А между тем, производство требовало уже всего трехчасового труда — но от каждого. Было в стране 200 миллионов жителей — и ежедневно 600 миллионов трудочасов отдавалось государству — вместо прежних 80 миллионов, когда 10 миллионов рабочих изнывали в нездоровых помещениях за 8-часовым трудом.
Немудрено, что страна наслаждалась материальным и духовным благоденствием. Здоровьем, бодростью, жизнерадостностью дышала страна, три века тому назад погибавшая от невежества, дикости, от рабства и жестокости и достигшая высшего расцвета культуры, призвав на помощь организованный труд, науку и искусство.
В группе рабочих обоего пола, возвращавшихся с фабрики трикотажных изделий в яркий июльский полдень 2222 года, выделялась чета молодых людей..

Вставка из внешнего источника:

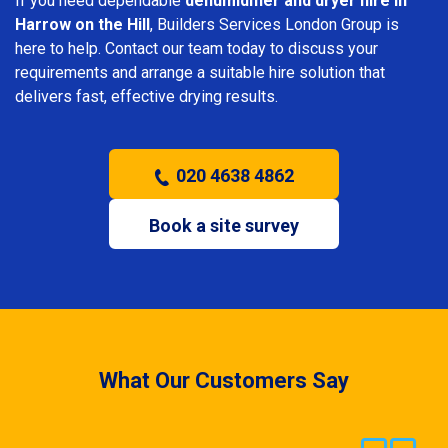
If you need dependable
dehumidifier and dryer hire in
Harrow on the Hill
, Builders Services London Group is
here to help. Contact our team today to discuss your
requirements and arrange a suitable hire solution that
delivers fast, effective drying results.
020 4638 4862
Book a site survey
What Our Customers Say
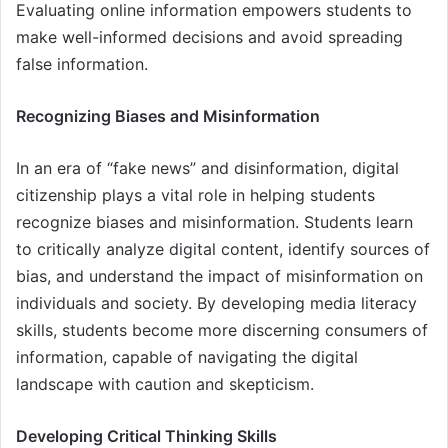
Evaluating online information empowers students to
make well-informed decisions and avoid spreading
false information.
Recognizing Biases and Misinformation
In an era of “fake news” and disinformation, digital
citizenship plays a vital role in helping students
recognize biases and misinformation. Students learn
to critically analyze digital content, identify sources of
bias, and understand the impact of misinformation on
individuals and society. By developing media literacy
skills, students become more discerning consumers of
information, capable of navigating the digital
landscape with caution and skepticism.
Developing Critical Thinking Skills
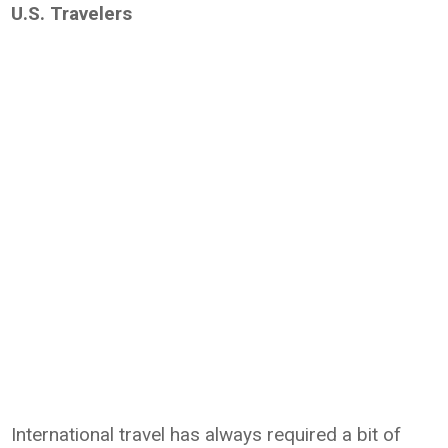
U.S. Travelers
International travel has always required a bit of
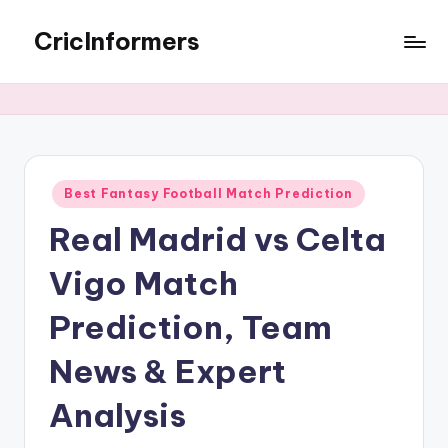
CricInformers
Best Fantasy Football Match Prediction
Real Madrid vs Celta
Vigo Match
Prediction, Team
News & Expert
Analysis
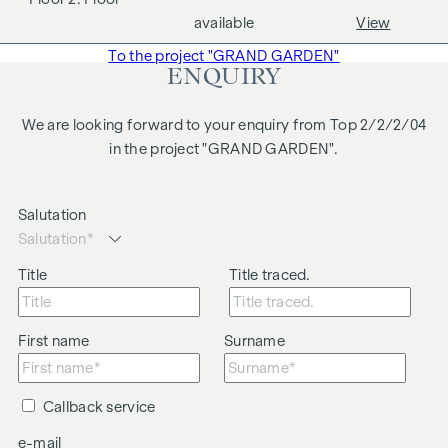
We would like to point out that there is a close family or
available
View
business relationship between the agent and the third party
To the project "GRAND GARDEN"
to be brokered.
ENQUIRY
The agent acts as a dual broker.
We are looking forward to your enquiry from Top 2/2/2/04
in the project "GRAND GARDEN".
Salutation
Title
Title traced.
First name
Surname
Callback service
e-mail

Она — уже была знакома с любовью; он — был впервые влюблен. Ее звали Эрле. Он носил старинное имя Ильи. Тот, кого она любила, когда еще была на первом курсе техникума и изучала оптику и ткацкое дело — две ее специальности — умер, обессмертив себя открытиями в области радиологии. Тот, кого она полюбила теперь — Илья — был ткач, а главным образом — поэт, яркими фантазиями и музыкальными стихами прославившийся далеко за пределами города и пленивший Эрле своими пламенными глазами, курчавой головой и сложением Аполлона. Сама она была худенькая, светловолосая, белолицая, и в 23 года казалась девочкою. Короткая верхняя губа ее, при улыбке, открывала ровные белые зубы. Точеный крупный подбородок свидетельствовал о твердой воле Эрле. Темные глаза ее с восхищением останавливались на Илье.